In the letter, Murray and the others said the bill “would leave the convention center without sufficient financial resources to accomplish the planned capital needs of the building and it is not likely that there will be additional revenue sources in the future.”

But in an interview with the Observer last year, Murray said he didn’t think the convention center needed to be expanded. “Space isn’t a problem for us,” Murray said at the time.

Expanded in 2010


The convention center was expanded most recently in 2010 when the 40,000-square foot Crown Ballroom was opened next to the NASCAR Hall of Fame. The center is currently occupied about 37 percent of the time, which is below the industry average for similar-sized centers in other cities.

In response to Observer questions, CRVA spokesperson Laura Hill called the 17-year-old center “an aging facility.”

“(It) will need significant upgrades not only for the functionality of the building, but to keep the building competitive in the convention marketplace,” she said.

The convention center business is highly competitive nationwide. Cities across the country have poured money into new facilities and expanding old centers.

The city and CRVA say the convention center is an important economic engine for the region. Having the center helped the city land last year’s Democratic National Convention.

But the center hasn’t lived up to its original projections. Before it was built, a consultant estimated it would generate 528,000 hotel room nights a year in new business. Instead, it usually produces about 150,000 hotel room nights.

Deputy City Manager Ron Kimble said that the CRVA would still have some money for the convention center outside of the $110 million in debt capacity. The convention center fund would still have enough money to cover any operating deficits, as well as “small capital needs.”

The city and the CRVA recently put a new roof on the building, and also added a new electronic marquee on the front of the building. Hill, the CRVA spokesperson, said the CRVA is considering renovating the center’s bathrooms and replacing some doors.

Advice for Mayor Foxx


The city’s original proposal to raise the local food and beverage tax also included a provision to keep the team in Charlotte for 15 years. Team owner Jerry Richardson, who’s 76, has said his estate would sell the team two years after he’s out of the picture.

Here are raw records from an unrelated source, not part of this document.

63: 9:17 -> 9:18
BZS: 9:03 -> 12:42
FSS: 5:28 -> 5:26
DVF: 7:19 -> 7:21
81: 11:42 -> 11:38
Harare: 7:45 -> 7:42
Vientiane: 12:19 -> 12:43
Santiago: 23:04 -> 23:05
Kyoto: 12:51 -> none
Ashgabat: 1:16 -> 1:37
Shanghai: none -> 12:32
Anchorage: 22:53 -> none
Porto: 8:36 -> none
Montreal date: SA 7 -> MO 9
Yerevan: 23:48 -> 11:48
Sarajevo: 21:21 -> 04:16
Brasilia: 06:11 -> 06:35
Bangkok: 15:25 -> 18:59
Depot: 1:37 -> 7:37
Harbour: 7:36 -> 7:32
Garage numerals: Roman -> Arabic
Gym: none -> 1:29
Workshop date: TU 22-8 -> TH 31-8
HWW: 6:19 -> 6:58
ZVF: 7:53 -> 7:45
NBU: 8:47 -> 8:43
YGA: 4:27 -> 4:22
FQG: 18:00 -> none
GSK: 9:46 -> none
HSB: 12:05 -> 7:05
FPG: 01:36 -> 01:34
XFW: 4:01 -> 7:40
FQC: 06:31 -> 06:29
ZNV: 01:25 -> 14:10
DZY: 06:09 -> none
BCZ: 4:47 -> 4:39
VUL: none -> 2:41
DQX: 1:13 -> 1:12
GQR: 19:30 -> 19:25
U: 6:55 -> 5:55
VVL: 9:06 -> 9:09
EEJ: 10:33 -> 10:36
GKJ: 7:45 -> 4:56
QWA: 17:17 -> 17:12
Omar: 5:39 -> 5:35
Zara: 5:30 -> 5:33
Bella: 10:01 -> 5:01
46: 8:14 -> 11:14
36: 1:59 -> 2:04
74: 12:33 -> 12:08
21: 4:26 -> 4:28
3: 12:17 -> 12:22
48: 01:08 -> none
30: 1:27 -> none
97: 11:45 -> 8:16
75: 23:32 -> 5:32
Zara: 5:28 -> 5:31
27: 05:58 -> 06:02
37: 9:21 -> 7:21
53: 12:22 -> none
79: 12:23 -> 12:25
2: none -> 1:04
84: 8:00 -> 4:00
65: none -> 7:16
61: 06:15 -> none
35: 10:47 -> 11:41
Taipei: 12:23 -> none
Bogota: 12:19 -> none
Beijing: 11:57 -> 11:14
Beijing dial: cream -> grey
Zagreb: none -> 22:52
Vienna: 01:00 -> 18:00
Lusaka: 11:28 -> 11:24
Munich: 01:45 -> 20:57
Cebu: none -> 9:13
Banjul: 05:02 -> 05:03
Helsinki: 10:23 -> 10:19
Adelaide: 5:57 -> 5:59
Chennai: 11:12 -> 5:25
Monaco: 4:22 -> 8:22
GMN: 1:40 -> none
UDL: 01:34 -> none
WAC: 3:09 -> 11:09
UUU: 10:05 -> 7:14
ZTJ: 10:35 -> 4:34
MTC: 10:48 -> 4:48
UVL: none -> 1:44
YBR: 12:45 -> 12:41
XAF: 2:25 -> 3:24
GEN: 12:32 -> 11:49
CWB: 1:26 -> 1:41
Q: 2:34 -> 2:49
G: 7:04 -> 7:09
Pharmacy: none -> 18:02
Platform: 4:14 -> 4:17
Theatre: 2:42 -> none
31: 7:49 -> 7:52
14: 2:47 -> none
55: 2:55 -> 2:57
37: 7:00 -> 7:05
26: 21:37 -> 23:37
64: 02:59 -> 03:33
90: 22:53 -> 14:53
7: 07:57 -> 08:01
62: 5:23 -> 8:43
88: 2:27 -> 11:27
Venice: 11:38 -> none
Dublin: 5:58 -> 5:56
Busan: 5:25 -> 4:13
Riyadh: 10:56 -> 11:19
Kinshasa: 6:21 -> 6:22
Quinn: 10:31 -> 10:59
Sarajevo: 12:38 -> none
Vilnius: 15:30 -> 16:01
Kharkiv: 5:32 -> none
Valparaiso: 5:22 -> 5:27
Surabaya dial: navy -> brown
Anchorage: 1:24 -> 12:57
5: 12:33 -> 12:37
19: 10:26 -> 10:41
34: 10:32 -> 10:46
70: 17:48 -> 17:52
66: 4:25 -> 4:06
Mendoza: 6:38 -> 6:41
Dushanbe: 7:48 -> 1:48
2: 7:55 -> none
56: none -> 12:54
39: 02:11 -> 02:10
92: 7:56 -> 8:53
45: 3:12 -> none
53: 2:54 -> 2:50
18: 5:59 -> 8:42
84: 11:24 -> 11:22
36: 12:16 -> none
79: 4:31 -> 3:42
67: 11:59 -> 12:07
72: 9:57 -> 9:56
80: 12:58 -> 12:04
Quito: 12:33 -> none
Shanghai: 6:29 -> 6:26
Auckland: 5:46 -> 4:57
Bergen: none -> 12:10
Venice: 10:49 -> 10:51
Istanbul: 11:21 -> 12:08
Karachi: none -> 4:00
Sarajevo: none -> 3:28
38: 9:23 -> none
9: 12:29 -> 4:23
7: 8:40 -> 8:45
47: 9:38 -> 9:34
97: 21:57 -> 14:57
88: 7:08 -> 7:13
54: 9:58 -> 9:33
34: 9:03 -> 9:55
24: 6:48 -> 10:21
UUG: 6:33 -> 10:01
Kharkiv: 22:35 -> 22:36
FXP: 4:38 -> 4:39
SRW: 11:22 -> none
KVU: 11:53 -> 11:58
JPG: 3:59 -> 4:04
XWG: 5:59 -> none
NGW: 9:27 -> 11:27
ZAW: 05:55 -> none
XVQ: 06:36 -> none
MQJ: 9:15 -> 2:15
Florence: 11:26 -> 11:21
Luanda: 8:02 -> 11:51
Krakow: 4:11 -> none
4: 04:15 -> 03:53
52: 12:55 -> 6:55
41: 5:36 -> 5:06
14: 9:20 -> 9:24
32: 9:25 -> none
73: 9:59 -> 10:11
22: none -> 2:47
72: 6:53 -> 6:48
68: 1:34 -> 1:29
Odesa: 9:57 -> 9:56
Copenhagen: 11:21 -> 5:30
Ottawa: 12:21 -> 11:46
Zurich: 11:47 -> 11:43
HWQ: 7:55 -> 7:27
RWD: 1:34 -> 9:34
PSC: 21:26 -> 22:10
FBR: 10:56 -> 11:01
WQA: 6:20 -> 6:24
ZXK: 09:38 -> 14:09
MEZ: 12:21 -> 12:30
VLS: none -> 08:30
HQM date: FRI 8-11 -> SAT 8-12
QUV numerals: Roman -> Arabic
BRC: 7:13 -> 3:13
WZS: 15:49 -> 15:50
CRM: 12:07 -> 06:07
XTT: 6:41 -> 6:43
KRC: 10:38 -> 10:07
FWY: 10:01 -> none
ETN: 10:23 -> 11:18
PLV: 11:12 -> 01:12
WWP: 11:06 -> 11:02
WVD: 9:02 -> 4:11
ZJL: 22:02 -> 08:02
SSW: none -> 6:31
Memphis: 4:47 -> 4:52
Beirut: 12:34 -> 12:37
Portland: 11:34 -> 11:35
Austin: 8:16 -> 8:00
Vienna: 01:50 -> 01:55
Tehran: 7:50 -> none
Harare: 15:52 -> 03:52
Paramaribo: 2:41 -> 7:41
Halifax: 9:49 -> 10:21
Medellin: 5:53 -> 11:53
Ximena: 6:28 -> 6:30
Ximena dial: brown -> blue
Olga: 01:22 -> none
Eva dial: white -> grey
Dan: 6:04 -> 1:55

Samuelson said while she “wouldn’t tell the city what to do,” city officials should “think creatively about using what they have to help keep the Panthers.”

One bill sponsor offered more specific advice.

“Perhaps (the mayor) could consider changing the priorities and move funding for the Panthers ahead of funding the streetcar, and then fund the streetcar at a later date,” said Republican Rep. Bill Brawley of Matthews.

Mayor Anthony Foxx, a Democrat, has pushed to spend $119 million local money for a streetcar that he says would bring needed economic development to parts of the city’s east and west sides.

One Democrat who co-sponsored the stadium funding bill said it’s probably the best the city can hope for.

“The bill … is a bill deigned to pass the House,” said Rep. Becky Carney, a Charlotte Democrat. “There is no support for a tax increase with the existing (Republican) leadership here.

“Is it enough? No. But it’s a start.”